[Given data]

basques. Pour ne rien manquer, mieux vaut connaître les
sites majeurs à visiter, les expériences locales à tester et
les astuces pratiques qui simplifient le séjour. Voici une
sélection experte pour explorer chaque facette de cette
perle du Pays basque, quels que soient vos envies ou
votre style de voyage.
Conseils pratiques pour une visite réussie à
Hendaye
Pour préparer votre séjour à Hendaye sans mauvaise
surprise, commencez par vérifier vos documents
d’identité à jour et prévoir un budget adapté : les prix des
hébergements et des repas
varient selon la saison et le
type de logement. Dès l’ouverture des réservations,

[/Given data]

_Problem to work on_. Only the lines from the one with "hébergements et des repas" through the end of the data should be printed, each exactly as it appears.

_Your response_.
hébergements et des repas
varient selon la saison et le
type de logement. Dès l’ouverture des réservations,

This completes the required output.